Unabhängig von der Globalisierung ist der Nationalstaat inzwischen zum fast allgemein akzeptierten Modell politischer Entwicklung avanciert, auch in der Dritten Welt. Der Nationalstaat als solcher wird selten prinzipiell abgelehnt – Streit erfolgt in der Regel um seine Ausgestaltung und seinen Charakter oder um die Frage, welche ethnischen oder nationalen Gruppen ihn tragen sollen. Selbst in Fällen und Situationen, in denen ein Nationalstaat über keine Tradition und schlechte Ausgangsbedingungen verfügt, wird seine Sinnhaftigkeit selten bestritten. Für solche – seltener werdenden – Fälle wäre es sinnvoll, neu über alternative Formen politischer Organisation von Gesellschaft nachzudenken, die zumindest für eine Übergangsphase die Gefahren und das Gewaltpotenzial der Nationalstaatsbildung reduzieren helfen.

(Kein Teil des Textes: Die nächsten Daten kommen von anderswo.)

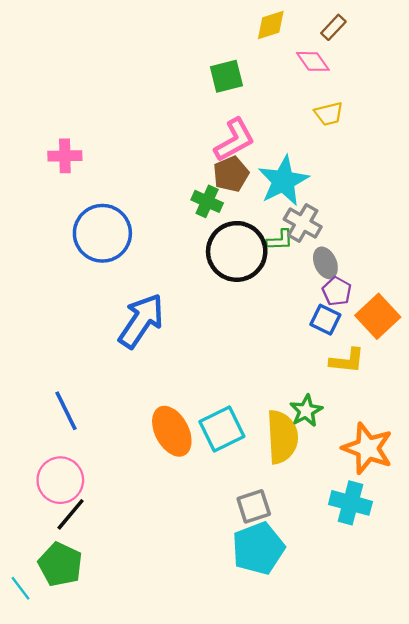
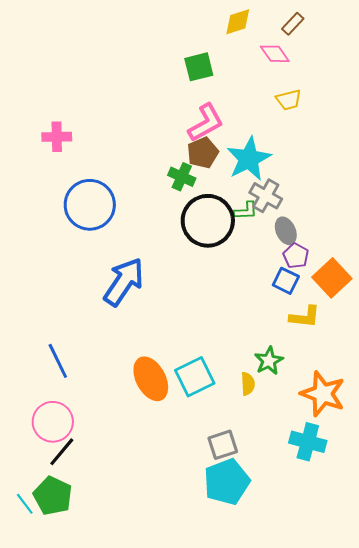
yellow semicircle: (282, 437) -> (248, 384), size x0.5
cyan line: (20, 588) -> (25, 504), moved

Der modische Begriff der failed states beruht darauf, die Existenz funktionierender Nationalstaaten als Norm und Selbstverständlichkeit vorauszusetzen, und gescheiterte oder schwer krisenhafte Versuche solcher Staatsbildung als Ursache von Gewalt, Fragmentierung, Ethnisierung und Krieg zu unterstellen – wenn auch oft nur implizit. Dies ist nicht immer zutreffend, da so der oft krisenhafte Charakter von Nationalstaatsbildung bereits als Scheitern interpretiert wird und zugleich die Gefahr besteht, Ursachen und Wirkungen zu verwechseln. In bestimmten Kontexten und unter bestimmten Bedingungen kann ja gerade die Staatsbildung oder ein konkretes Nation-Building Projekt Gewalt fördern oder auslösen oder ethnische Identitäten stärken und so die Fragmentierung erst verfestigen.
In diesem Kontext spielt die Verbindung von Staatsbildung und Globalisierung eine entscheidende Rolle. Die Globalisierung, zumindest in ihrer konkreten, neo-liberalen Ausgestaltung, öffnet die Märkte und sorgt für mehr Konkurrenz, sowohl zwischen den Akteuren des Nordens, aber auch zwischen Nord und Süd. Wenn allerdings effiziente internationale Konzerne der Industriestaaten mit schwachen Wirtschaftssektoren der Dritten Welt konkurrieren, wenn die Wirtschaftsstruktur der Entwicklungsländer ohne Rücksicht auf die internen Folgen auf die Exportbereiche umstrukturiert wird oder durch Strukturanpassungsprogramme von Weltbank und IWF die soziale Infrastruktur und die Staatsapparate selbst zurückgeschnitten werden, dann ist Globalisierung keine bedeutungslose neue Regelsetzung, sondern eine, die interne Spannungen in geschwächten Gesellschaften verschärft. Wenn ein fragmentiertes Land der Dritten Welt ohnehin am Rande einer krisenhaften Entwicklung balanciert und seine Staatlichkeit prekär ist oder wird, können zusätzliche externe Belastungen eine Krise oder Gewaltspirale auslösen und zur Auflösung oder Zusammenbruch des Staatsapparat führen. Insofern stellt die Globalisierung nicht die einzige oder auch nur zentrale Ursache der Fragmentierung von Gesellschaften und des Zusammenbruchs staatlicher Strukturen dar, bildet aber einen höchst wichtigsten Faktor, der bereits bestehende Strukturschwächen und Konfliktpotenziale entscheidend verschärfen kann.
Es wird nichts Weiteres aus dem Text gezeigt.